Sein Bonmot wurde jedenfalls zum Motto des Abends: für Moderator Reinhold Mokrosch wie für die Journalisten Christof Haverkamp und George Khoury, die eigentlich „kritische Nachfragen“ stellen sollten und sich dann doch mit der Rolle des Stichwortgebers zufriedengeben mussten. Und auch für die große Mehrheit der Zuschauer, die andächtig den Worten des gut gelaunten Ministers lauschten.

Der warnte in allemal passablem Deutsch vor den Gefahren einer einseitig gelenkten Globalisierung und der Zuspitzung politischer, wirtschaftlicher und kultureller Machtkämpfe. Die Zukunft der Weltgemeinschaft etwa könne nur auf universellen Werten wie Gewaltlosigkeit, Solidarität, Toleranz und Gleichberechtigung basieren.

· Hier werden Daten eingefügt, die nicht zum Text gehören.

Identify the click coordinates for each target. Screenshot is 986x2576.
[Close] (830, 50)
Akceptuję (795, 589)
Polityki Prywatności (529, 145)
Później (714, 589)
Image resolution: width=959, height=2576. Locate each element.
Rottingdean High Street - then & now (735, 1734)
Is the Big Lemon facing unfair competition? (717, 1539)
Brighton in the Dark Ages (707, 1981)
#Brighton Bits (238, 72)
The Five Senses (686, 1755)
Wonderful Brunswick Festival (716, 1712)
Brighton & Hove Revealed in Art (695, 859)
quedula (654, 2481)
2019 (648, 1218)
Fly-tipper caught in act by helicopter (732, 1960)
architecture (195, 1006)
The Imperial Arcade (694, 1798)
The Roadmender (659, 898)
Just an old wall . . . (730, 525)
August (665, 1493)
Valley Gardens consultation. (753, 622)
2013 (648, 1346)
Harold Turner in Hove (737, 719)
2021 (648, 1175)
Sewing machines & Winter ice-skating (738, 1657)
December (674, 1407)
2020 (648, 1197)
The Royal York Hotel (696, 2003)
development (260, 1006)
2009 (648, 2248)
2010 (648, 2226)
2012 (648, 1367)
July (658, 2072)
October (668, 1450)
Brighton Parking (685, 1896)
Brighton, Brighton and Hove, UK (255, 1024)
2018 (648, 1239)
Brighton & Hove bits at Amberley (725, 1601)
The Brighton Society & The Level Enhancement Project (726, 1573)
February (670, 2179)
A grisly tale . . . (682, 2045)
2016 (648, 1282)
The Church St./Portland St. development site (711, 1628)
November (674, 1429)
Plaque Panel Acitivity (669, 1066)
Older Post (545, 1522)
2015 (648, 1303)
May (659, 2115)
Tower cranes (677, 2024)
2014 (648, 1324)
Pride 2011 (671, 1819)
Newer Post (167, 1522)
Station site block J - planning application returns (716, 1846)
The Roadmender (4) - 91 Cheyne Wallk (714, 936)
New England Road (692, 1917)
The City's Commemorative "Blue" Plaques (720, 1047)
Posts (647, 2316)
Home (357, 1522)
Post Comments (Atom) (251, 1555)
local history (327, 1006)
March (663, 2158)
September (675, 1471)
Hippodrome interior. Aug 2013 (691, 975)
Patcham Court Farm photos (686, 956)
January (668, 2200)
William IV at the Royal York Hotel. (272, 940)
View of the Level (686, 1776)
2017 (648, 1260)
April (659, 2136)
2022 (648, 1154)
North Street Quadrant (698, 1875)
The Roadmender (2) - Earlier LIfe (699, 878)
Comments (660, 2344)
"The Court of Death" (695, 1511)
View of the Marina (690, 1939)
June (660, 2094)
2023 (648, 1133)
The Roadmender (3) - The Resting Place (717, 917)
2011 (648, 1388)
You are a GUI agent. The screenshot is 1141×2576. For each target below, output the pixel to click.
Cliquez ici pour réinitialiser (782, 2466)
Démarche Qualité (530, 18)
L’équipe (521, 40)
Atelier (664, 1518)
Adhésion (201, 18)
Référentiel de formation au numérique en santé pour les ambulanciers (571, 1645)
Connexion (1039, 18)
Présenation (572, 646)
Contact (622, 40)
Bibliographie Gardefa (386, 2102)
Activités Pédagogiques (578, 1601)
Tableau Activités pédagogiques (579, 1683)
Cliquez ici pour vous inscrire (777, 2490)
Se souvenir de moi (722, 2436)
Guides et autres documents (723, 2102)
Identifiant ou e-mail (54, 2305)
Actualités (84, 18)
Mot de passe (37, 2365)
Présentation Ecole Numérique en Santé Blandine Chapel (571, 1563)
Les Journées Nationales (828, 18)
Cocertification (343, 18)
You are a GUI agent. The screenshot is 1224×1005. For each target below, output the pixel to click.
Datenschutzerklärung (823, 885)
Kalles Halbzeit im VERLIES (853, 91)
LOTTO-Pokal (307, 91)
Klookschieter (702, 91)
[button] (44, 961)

Schön gesagt – und ganz im Sinne des Veranstalters. Doch dabei ließ es Zakzouk nicht bewenden: Der „Kreuzzug gegen den Islam“ habe längst Züge einer „kolonialen Ausbeutung“ angenommen, dozierte er. Da sei es wenig verwunderlich, dass die „ungerechtfertigten Angriffe auf islamische Länder“ zu „Terrorismus und Gegenterrorismus“ geführt hätten. Schließlich ziehe ein toter Israeli das Interesse der gesamten Weltpresse auf sich, während 50 ermordete palästinensische Kinder keinerlei Beachtung fänden. Den denkwürdigsten Satz, der über knapp drei Stunden aber unkommentiert blieb, widmete er schließlich der Rolle des politisch-ideologischen Sündenbocks: „Früher waren es Juden, heute sind es die Muslime.“

Als die Diskussion geöffnet wurde, begehrte dann doch eine kleine, aber tapfere Gruppe auf: Sie wollte wissen, wo denn genau die Grenzlinie zwischen Selbstverteidigung und Terrorismus verlaufe, wie es in Ägypten selbst um den interreligiösen Dialog zwischen Muslimen und Kopten stehe, wozu man überhaupt ein Religionsministerium brauche und ob die Dialogbereitschaft einiger prominenter Muslime eine Massenbasis habe. Zakzouk überstand auch diese Fragerunde. Was er nicht routiniert kontern mochte, wurde kurzerhand als Abschweifung deklariert, und das Friedensgespräch mutierte immer mehr zum Ein-Mann-Plädoyer für eine bessere Welt.

Schade eigentlich, denn die Bereitschaft zum offenen, intensiven und kontroversen Dialog müsste doch auch die Fähigkeit zur Selbstkritik beinhalten. In Osnabrück aber blieb erst einmal alles beim Alten. Das Image überstand die sachliche Auseinandersetzung unbeschadet – da war wohl tatsächlich „a lot of peace around us“.